Il prezzo alto e la caccia al controller
Il nuovo Steam Controller è stato lanciato a 99 euro in Europa, posizionandosi nella fascia alta del mercato dei controller. E la disponibilità limitata delle prime ondate ha innescato il copione ormai classico: esaurimento in pochi minuti, prezzi gonfiati sui mercati dell'usato, frustrazione degli utenti. Come risposta, Valve ha introdotto un sistema di prenotazione in coda pensato per limitare l'impatto degli scalper — i rivenditori che acquistano prodotti in grandi quantità per rivenderli a prezzi maggiorati. Valve stessa ha ammesso che l'esperienza d'acquisto per molti utenti era stata estremamente frustrante, e la coda di prenotazione è il tentativo di dare priorità ai veri appassionati.
In questo contesto, un easter egg che nasce su Reddit e rimbalza sui siti specializzati non è solo una curiosità: diventa carburante reputazionale in un momento in cui molti potenziali acquirenti non riescono ancora a trovare il prodotto sullo scaffale — né fisico né digitale — e lo seguono da lontano attraverso le discussioni online.
L'easter egg trasforma il controller in un oggetto di cui si parla anche prima di riuscire a comprarlo
Farlo urlare non lo rompe, ma attenzione
Una domanda pratica sta emergendo tra gli utenti, con un sottotesto meno romantico: far cadere il controller per sentire il grido può danneggiarlo?

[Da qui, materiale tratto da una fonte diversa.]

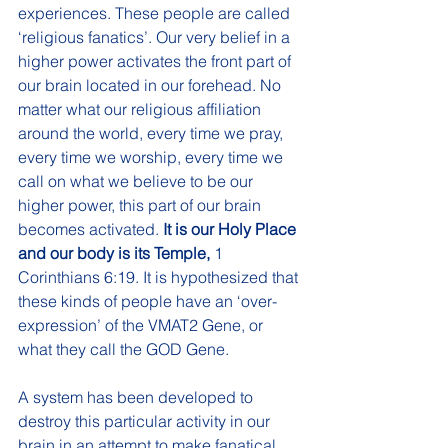
experiences. These people are called 
‘religious fanatics’. Our very belief in a 
higher power activates the front part of 
our brain located in our forehead. No 
matter what our religious affiliation 
around the world, every time we pray, 
every time we worship, every time we 
call on what we believe to be our 
higher power, this part of our brain 
becomes activated. 
It is our Holy Place 
and our body is its Temple, 
1 
Corinthians 6:19. It is hypothesized that 
these kinds of people have an ‘over-
expression’ of the VMAT2 Gene, or 
what they call the GOD Gene. 
A system has been developed to 
destroy this particular activity in our 
brain in an attempt to make fanatical 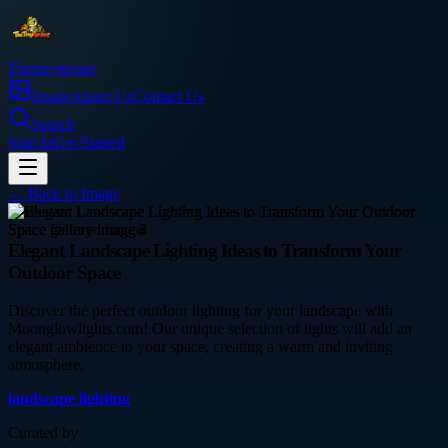
Thetinytierant
Image
About Us
Contact Us
Search
Sign In
Get Started
← Back to
Image
business
Elegant Landscape Lighting Ideas to Transform Your
Outdoor Space
Discover the perfect outdoor lighting for your landscape with
Moonglowlights.com! Our unique selection of lights will add an
elegant ambience to your space, creating a warm and inviting
atmosphere.
landscape lighting
Curated by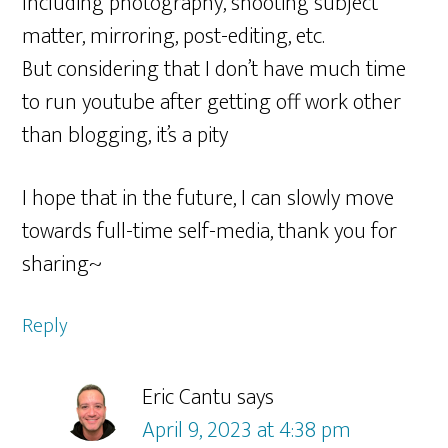
Including photography, shooting subject
matter, mirroring, post-editing, etc.
But considering that I don’t have much time
to run youtube after getting off work other
than blogging, it’s a pity
I hope that in the future, I can slowly move
towards full-time self-media, thank you for
sharing~
Reply
Eric Cantu
says
April 9, 2023 at 4:38 pm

La risposta sensata è che il rischio non sta nel suono o negli attuatori aptici, ma nel gesto fisico in sé. Se la community inizia a stressare il controller intenzionalmente per attivare l'effetto, il vero problema è l'usura meccanica, non l'elettronica. Ed è qui che la natura casuale dell'easter egg assume un senso ulteriore: se non si attiva sempre, si riduce la tentazione di trasformarlo in un giocattolo da drop test ripetuto. La casualità, più che una stranezza, sembra una scelta progettuale per mantenere la gag nel perimetro del «capita» invece del «lo faccio ogni volta».

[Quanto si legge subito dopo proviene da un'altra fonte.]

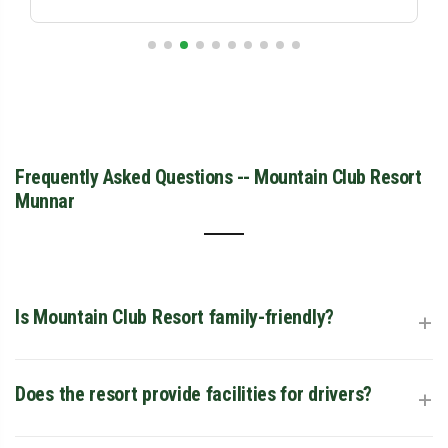
Frequently Asked Questions -- Mountain Club Resort
Munnar
+
Is Mountain Club Resort family-friendly?
Absolutely. With 2-bedroom family cottages, a children’s
+
Does the resort provide facilities for drivers?
play area, and a dedicated pool, it is one of the top-rated
family resorts in the region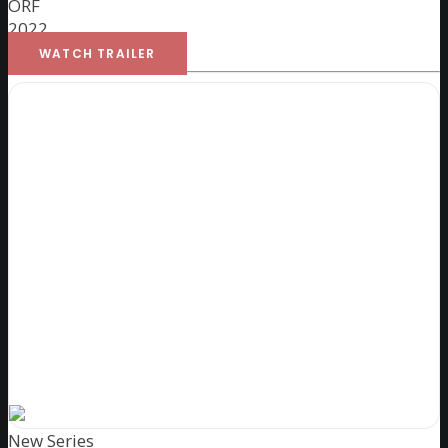
ORF
2022
WATCH TRAILER
New Series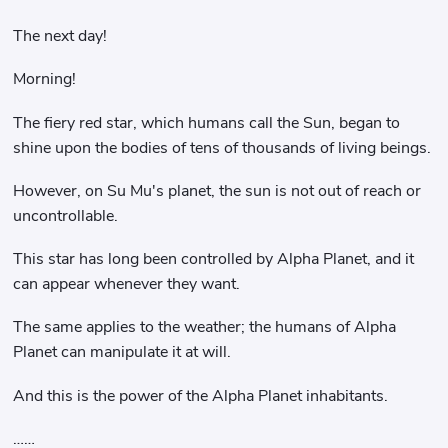
The next day!
Morning!
The fiery red star, which humans call the Sun, began to
shine upon the bodies of tens of thousands of living beings.
However, on Su Mu's planet, the sun is not out of reach or
uncontrollable.
This star has long been controlled by Alpha Planet, and it
can appear whenever they want.
The same applies to the weather; the humans of Alpha
Planet can manipulate it at will.
And this is the power of the Alpha Planet inhabitants.
……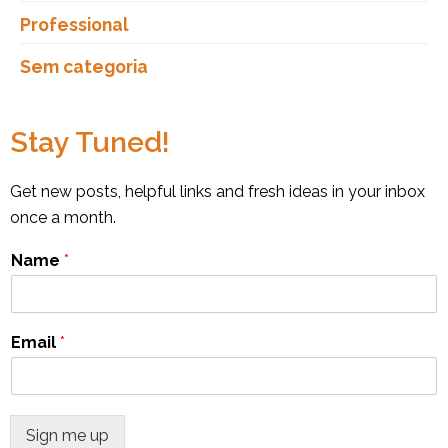
Professional
Sem categoria
Stay Tuned!
Get new posts, helpful links and fresh ideas in your inbox
once a month.
Name
*
Email
*
Sign me up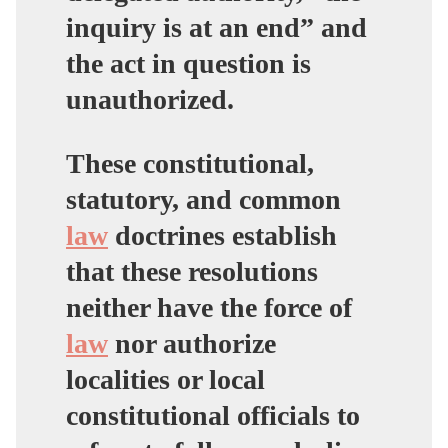
inquiry is at an end” and
the act in question is
unauthorized.
These constitutional,
statutory, and common
law
doctrines establish
that these resolutions
neither have the force of
law
nor authorize
localities or local
constitutional officials to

Resta aperta la domanda sull'estensibilità futura: se il controller può già generare suoni tramite gli attuatori aptici, il passo verso una libreria personalizzabile di segnali acustici non sarebbe enorme dal punto di vista tecnico. Ma la filosofia di Valve è storicamente diversa: l'azienda tende a offrire strumenti e lasciare che la community costruisca i propri comportamenti, piuttosto che definire un catalogo ufficiale di funzioni divertenti. Un easter egg, proprio perché non è una feature dichiarata, non promette supporto, non apre aspettative, non crea obblighi. Resta un simbolo — e forse è esattamente questo il punto.

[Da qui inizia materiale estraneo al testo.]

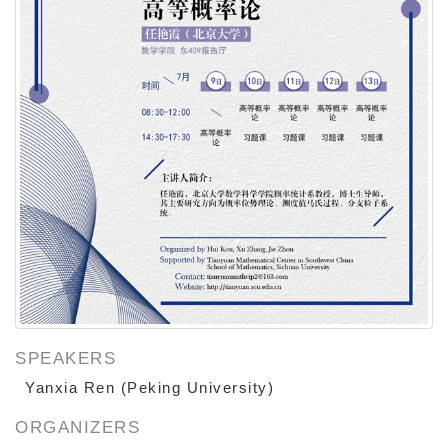
SPEAKERS
Peking University
Yanxia Ren (
)
ORGANIZERS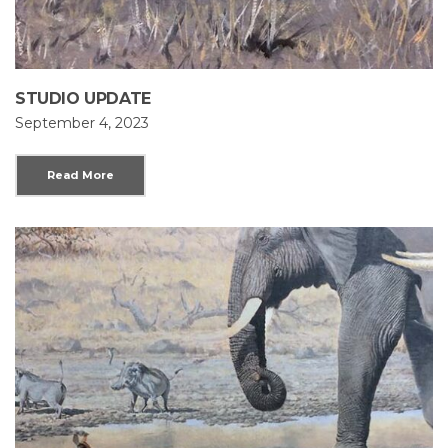
STUDIO UPDATE
September 4, 2023
Read More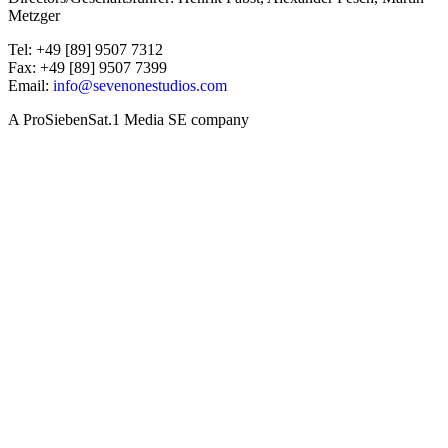
Metzger
Tel: +49 [89] 9507 7312
Fax: +49 [89] 9507 7399
Email:
info@sevenonestudios.com
A ProSiebenSat.1 Media SE company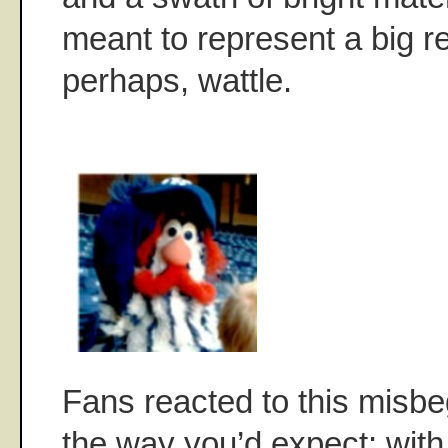
meant to represent a big r
perhaps, wattle.
Fans reacted to this misb
the way you’d expect: with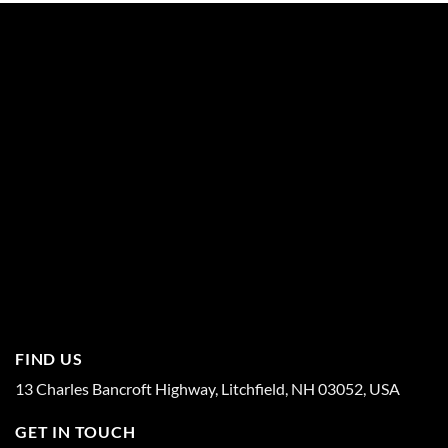
FIND US
13 Charles Bancroft Highway, Litchfield, NH 03052, USA
GET IN TOUCH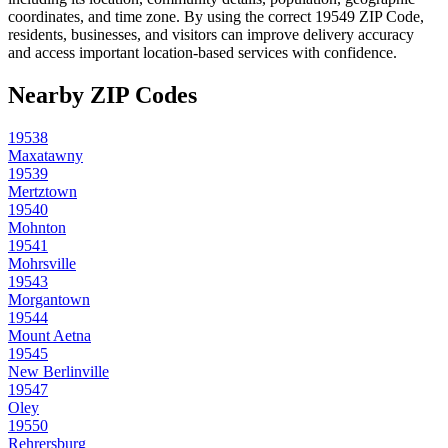
coordinates, and time zone. By using the correct
19549
ZIP Code,
residents, businesses, and visitors can improve delivery accuracy
and access important location-based services with confidence.
Nearby ZIP Codes
19538
Maxatawny
19539
Mertztown
19540
Mohnton
19541
Mohrsville
19543
Morgantown
19544
Mount Aetna
19545
New Berlinville
19547
Oley
19550
Rehrersburg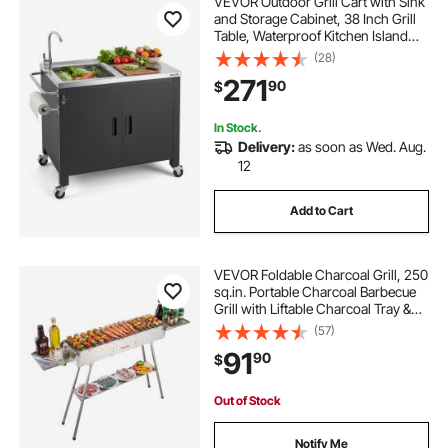
VEVOR Outdoor Grill Cart with Sink
and Storage Cabinet, 38 Inch Grill
Table, Waterproof Kitchen Island
with Stainless Steel Top, Spice
(28)
Rack, Wheel, Movable Food Prep
271
90
$
Station for Patio Bar Backyard BBQ
In Stock.
Delivery:
as soon as Wed. Aug.
12
Add to Cart
VEVOR Foldable Charcoal Grill, 250
sq.in. Portable Charcoal Barbecue
Grill with Liftable Charcoal Tray &
Side Tables, Brushed Stainless Steel
(57)
BBQ Cooking Grills for Outdoor
91
90
$
Camping Backyard Parties
Out of Stock
Notify Me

Identità costruita sui dettagli
In un mercato dove quasi ogni controller promette le stesse cose con parole diverse, Valve sembra ricordare che l'identità di un prodotto può passare anche da un dettaglio apparentemente marginale, purché sia coerente con il modo in cui quella community vive gli oggetti. Il Wilhelm scream a sorpresa è una battuta interna che non richiede di essere capita per funzionare — fa sorridere anche senza riconoscerla — ma premia chi la riconosce e, soprattutto, crea un'esperienza condivisibile. Il vero interrogativo non è quanti Steam Controller urleranno nelle prossime settimane, ma quanto questo tipo di piccoli segni conti quando l'hardware torna a essere un terreno di competizione culturale, non solo tecnica.